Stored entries
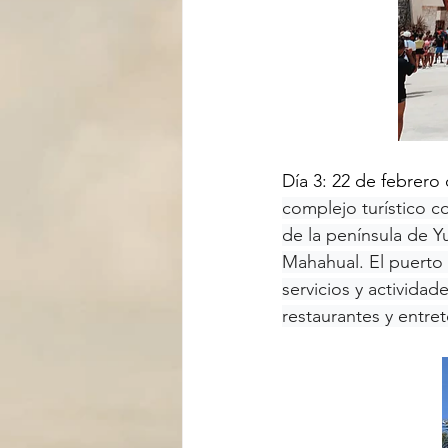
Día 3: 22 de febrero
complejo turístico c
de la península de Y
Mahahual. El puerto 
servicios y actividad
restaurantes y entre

---

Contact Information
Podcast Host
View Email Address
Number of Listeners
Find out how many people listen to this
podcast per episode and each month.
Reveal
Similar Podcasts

--

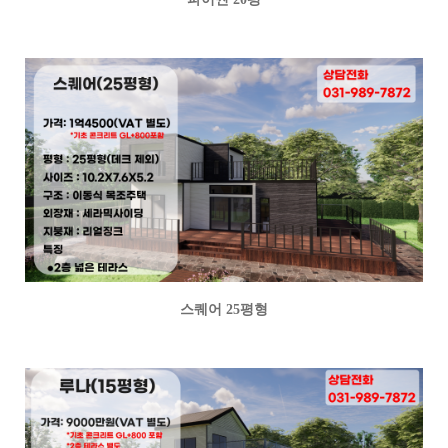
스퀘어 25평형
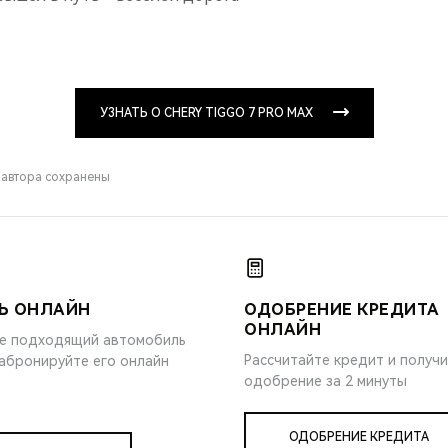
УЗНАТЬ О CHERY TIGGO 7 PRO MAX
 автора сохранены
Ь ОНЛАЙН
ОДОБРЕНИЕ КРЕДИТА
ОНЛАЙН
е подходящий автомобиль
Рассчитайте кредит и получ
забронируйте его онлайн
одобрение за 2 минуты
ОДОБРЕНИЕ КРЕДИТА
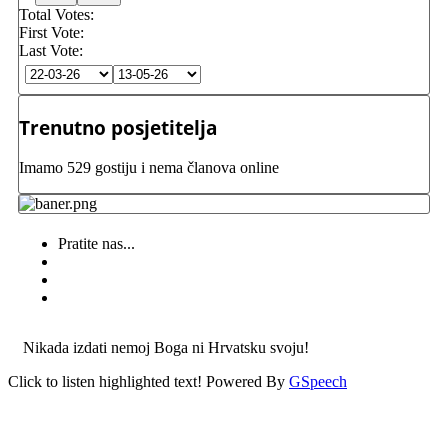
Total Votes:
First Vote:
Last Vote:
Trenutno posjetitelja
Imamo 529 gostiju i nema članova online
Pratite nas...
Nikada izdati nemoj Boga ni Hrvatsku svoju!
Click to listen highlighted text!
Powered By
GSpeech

What to work on. The entries above hold the needed span. Transcribe exactly the lines from the one with "Día 3: 22 de febrero" to the one with "restaurantes y entre", both included.

Task solution.
Día 3: 22 de febrero
complejo turístico c
de la península de Y
Mahahual. El puerto 
servicios y actividad
restaurantes y entre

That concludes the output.